Apache Superset is a modern, enterprise-ready business intelligence web application that makes it easy to visualise large datasets and build complex dashboards.
At Reflective Data, we are using Apache Superset to monitor all data going through our platform with minimum latency. This allows us to easily combine data from different databases and every analyst can build their own dashboards.
In this article, we are giving a quick overview of what Superset is, what it’s good for and how to get started (installing).
Key Features
- A rich set of data visualizations
- An easy-to-use interface for exploring and visualizing data
- Create and share dashboards
- Enterprise-ready authentication with integration with major authentication providers (database, OpenID, LDAP, OAuth & REMOTE_USER through Flask AppBuilder)
- An extensible, high-granularity security/permission model allowing intricate rules on who can access individual features and the dataset
- A simple semantic layer, allowing users to control how data sources are displayed in the UI by defining which fields should show up in which drop-down and which aggregation and function metrics are made available to the user
- Integration with most SQL-speaking RDBMS through SQLAlchemy
- Deep integration with Druid.io
(Source: https://superset.incubator.apache.org)
Screenshots
(Source: https://superset.incubator.apache.org)
Installing Apache Superset
This tutorial describes the simplest and fastest solution for getting Apache Superset up and running in development.
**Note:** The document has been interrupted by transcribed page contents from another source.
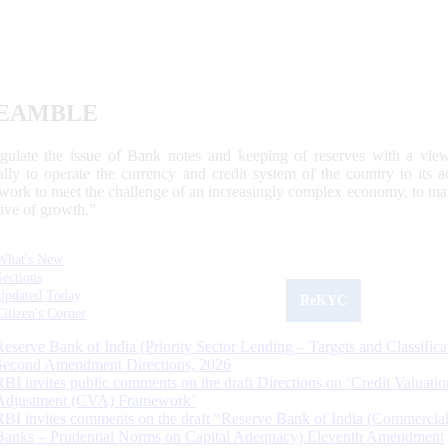
EAMBLE
egulate the issue of Bank notes and keeping of reserves with a view
ally to operate the currency and credit system of the country to its
work to meet the challenge of an increasingly complex economy, to main
tive of growth.”
What's New
Sections
Updated Today
ReKYC
Citizen's Corner
Reserve Bank of India (Priority Sector Lending – Targets and Classifica
Second Amendment Directions, 2026
RBI invites public comments on the draft Directions on ‘Credit Valuatio
Adjustment (CVA) Framework’
RBI invites comments on the draft “Reserve Bank of India (Commercia
Banks – Prudential Norms on Capital Adequacy) Eleventh Amendment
In this article, Ubuntu 16.04 is being used as the platform. For other platforms, custom integrations and production installations, please refer to the official documentation.
Step 1 – Install Dependencies
Apache Superset has some OS-level dependencies, the following
sudo apt-get install build-essential libssl-dev libffi-dev python-dev python-pip libsasl2-dev libldap2-dev
On Ubuntu 16.04 If you have python3.5 installed alongside with python2.7, as is default on Ubuntu 16.04 LTS, run this command also
sudo apt-get install build-essential libssl-dev libffi-dev python3.5-dev python-pip libsasl2-dev libldap2-dev
Step 2 – Python’s setup tools and pip
Get the latest version of pip
and setuptools
libraries
pip install --upgrade setuptools pip
Step 3 – Install and initialize Apache Superset
Follow these few simple steps to install Superset
# Install superset pip install superset # Create an admin user (you will be prompted to set username, first and last name before setting a password) fabmanager create-admin --app superset # Initialize the database superset db upgrade # Load some data to play with superset load_examples # Create default roles and permissions superset init # To start a development web server on port 8088, use -p to bind to another port superset runserver -d
If everything went well, you should be able to go to http://localhost:8088 in your browser, log in using the credentials you entered while creating the admin account. You will have some sample data waiting for you that you can use to play around with different visualizations and dashboards.
Step 4 – Connect your database
While playing around with sample data is fun, connecting your own data source gives Apache Superset a whole new meaning.
As Apache Superset doesn’t ship with database connectors, you will need to install this first. This depends on the type of database you are going to connect to. For MySQL, you’d have to install pip install mysqlclient
.
Superset is using SqlAlchemy for connecting to databases.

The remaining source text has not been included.